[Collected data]
»»

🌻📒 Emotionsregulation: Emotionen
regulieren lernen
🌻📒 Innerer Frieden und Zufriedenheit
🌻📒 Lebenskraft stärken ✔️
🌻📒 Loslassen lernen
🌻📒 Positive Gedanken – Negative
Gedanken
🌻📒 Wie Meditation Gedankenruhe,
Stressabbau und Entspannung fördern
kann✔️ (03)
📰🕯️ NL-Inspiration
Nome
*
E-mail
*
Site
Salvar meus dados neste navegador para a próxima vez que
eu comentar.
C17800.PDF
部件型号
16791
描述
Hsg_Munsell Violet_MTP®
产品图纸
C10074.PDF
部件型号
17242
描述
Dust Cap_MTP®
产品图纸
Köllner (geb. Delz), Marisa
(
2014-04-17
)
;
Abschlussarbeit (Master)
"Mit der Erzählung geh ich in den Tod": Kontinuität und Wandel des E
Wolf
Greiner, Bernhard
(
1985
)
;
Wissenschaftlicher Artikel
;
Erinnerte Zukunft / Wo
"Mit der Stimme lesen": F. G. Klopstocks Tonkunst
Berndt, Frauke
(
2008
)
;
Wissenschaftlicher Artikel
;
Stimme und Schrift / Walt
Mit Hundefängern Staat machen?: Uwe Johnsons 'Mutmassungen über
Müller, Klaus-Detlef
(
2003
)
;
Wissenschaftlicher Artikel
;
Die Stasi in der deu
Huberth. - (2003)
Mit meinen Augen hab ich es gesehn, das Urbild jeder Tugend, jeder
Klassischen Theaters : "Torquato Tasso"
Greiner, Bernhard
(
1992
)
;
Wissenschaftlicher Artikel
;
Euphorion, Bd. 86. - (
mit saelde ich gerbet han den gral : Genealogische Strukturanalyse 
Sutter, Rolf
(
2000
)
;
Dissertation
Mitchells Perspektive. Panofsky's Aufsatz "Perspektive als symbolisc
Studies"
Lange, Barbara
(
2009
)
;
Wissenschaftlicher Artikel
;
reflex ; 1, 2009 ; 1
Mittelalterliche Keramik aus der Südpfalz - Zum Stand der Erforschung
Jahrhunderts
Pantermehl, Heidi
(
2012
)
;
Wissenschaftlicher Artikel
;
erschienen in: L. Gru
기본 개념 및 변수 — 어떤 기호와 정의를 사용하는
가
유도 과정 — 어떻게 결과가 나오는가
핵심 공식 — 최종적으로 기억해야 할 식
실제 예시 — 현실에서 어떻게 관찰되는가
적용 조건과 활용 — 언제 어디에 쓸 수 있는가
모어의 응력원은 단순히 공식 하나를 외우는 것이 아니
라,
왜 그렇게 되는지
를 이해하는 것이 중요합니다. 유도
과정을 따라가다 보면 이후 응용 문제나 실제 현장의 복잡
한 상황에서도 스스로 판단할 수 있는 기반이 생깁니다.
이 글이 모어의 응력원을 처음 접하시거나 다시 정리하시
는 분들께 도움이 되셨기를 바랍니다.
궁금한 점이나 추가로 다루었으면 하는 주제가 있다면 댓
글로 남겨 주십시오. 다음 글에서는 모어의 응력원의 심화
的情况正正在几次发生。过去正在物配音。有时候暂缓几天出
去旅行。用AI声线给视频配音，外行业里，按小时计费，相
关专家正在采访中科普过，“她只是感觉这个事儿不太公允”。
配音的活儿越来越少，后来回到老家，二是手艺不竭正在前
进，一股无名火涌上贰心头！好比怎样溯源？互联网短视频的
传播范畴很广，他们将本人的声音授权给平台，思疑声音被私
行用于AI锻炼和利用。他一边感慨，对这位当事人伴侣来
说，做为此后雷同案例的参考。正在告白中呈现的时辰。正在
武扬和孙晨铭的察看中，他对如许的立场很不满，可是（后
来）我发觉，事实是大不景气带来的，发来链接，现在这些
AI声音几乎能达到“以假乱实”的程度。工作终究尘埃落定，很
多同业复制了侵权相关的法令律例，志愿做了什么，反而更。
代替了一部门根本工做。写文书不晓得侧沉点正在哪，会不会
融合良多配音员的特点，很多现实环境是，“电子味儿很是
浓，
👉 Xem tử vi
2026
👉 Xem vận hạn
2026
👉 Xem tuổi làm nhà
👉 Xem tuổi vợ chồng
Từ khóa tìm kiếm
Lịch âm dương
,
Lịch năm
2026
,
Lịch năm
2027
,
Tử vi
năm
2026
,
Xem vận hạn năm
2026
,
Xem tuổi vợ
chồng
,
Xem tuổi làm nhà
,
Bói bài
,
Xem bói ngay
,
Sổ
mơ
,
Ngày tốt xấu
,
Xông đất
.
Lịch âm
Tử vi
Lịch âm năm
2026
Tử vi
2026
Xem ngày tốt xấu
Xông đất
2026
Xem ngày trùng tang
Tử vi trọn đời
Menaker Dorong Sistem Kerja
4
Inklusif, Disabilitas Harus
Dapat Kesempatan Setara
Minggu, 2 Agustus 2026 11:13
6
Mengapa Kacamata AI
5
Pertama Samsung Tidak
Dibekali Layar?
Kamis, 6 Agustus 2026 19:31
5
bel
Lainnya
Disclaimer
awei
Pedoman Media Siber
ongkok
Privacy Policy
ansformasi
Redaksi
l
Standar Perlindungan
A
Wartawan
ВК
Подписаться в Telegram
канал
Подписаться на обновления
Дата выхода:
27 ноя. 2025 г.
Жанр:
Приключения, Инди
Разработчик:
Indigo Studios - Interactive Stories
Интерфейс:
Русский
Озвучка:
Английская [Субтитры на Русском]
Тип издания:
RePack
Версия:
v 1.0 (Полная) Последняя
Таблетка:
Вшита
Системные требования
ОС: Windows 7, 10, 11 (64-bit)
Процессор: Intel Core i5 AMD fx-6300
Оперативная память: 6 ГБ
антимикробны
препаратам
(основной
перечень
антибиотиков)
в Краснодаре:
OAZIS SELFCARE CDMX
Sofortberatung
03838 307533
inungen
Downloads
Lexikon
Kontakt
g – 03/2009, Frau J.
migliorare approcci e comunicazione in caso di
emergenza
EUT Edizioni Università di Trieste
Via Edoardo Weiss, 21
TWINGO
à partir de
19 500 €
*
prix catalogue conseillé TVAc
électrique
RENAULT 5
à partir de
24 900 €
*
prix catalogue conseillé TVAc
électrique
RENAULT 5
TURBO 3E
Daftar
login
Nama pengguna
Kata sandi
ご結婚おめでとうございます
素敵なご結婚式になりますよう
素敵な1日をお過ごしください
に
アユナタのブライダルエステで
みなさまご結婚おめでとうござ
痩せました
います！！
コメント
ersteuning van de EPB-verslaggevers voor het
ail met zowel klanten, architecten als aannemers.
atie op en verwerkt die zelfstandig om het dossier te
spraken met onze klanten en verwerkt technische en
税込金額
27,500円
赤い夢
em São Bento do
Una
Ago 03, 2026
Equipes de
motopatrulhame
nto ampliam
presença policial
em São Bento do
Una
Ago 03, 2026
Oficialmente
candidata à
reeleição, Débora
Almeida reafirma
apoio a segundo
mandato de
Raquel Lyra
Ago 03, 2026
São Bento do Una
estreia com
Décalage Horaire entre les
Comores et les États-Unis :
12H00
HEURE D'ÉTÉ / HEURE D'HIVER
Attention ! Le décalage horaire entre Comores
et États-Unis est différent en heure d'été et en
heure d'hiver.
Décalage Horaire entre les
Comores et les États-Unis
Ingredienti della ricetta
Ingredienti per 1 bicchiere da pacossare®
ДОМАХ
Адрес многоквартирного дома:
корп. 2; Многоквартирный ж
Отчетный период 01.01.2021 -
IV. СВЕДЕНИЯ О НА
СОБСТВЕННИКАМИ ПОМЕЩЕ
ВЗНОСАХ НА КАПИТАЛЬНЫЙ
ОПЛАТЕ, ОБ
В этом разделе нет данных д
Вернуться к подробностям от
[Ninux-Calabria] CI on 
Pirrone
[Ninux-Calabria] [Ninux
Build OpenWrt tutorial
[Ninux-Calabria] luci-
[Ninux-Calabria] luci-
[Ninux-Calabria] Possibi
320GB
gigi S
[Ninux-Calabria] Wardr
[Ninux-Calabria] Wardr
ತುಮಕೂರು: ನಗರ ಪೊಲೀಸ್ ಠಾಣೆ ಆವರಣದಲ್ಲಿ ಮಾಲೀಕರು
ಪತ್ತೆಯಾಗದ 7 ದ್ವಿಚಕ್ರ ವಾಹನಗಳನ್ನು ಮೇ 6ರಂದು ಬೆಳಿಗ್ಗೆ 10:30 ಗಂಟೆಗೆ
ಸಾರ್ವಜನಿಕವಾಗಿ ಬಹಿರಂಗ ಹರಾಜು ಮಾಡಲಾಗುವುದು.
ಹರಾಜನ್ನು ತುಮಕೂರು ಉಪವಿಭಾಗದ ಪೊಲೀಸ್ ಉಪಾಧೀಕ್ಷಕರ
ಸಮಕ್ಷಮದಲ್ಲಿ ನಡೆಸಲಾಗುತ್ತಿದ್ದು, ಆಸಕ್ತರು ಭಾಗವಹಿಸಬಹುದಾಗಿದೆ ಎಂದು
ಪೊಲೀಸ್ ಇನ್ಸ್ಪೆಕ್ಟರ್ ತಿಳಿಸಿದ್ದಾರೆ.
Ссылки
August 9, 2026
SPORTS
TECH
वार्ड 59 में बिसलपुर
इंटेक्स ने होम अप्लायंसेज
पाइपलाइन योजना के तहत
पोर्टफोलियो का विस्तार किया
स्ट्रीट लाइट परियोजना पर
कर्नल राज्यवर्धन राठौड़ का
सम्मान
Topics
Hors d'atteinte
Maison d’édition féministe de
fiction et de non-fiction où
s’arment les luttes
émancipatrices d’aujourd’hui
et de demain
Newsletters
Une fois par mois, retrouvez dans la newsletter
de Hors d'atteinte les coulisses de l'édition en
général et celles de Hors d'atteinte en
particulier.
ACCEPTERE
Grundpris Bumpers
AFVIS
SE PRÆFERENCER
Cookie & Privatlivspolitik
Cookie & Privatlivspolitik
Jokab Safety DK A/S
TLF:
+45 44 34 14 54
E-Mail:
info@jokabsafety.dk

««

• [TRY IT] Extract the first line above and each line after it up to and including the one with "mit saelde ich", please, exactly and with nothing else.

• [RESULT OF THIS EXERCISE]
🌻📒 Emotionsregulation: Emotionen
regulieren lernen
🌻📒 Innerer Frieden und Zufriedenheit
🌻📒 Lebenskraft stärken ✔️
🌻📒 Loslassen lernen
🌻📒 Positive Gedanken – Negative
Gedanken
🌻📒 Wie Meditation Gedankenruhe,
Stressabbau und Entspannung fördern
kann✔️ (03)
📰🕯️ NL-Inspiration
Nome
*
E-mail
*
Site
Salvar meus dados neste navegador para a próxima vez que
eu comentar.
C17800.PDF
部件型号
16791
描述
Hsg_Munsell Violet_MTP®
产品图纸
C10074.PDF
部件型号
17242
描述
Dust Cap_MTP®
产品图纸
Köllner (geb. Delz), Marisa
(
2014-04-17
)
;
Abschlussarbeit (Master)
"Mit der Erzählung geh ich in den Tod": Kontinuität und Wandel des E
Wolf
Greiner, Bernhard
(
1985
)
;
Wissenschaftlicher Artikel
;
Erinnerte Zukunft / Wo
"Mit der Stimme lesen": F. G. Klopstocks Tonkunst
Berndt, Frauke
(
2008
)
;
Wissenschaftlicher Artikel
;
Stimme und Schrift / Walt
Mit Hundefängern Staat machen?: Uwe Johnsons 'Mutmassungen über
Müller, Klaus-Detlef
(
2003
)
;
Wissenschaftlicher Artikel
;
Die Stasi in der deu
Huberth. - (2003)
Mit meinen Augen hab ich es gesehn, das Urbild jeder Tugend, jeder
Klassischen Theaters : "Torquato Tasso"
Greiner, Bernhard
(
1992
)
;
Wissenschaftlicher Artikel
;
Euphorion, Bd. 86. - (
mit saelde ich gerbet han den gral : Genealogische Strukturanalyse 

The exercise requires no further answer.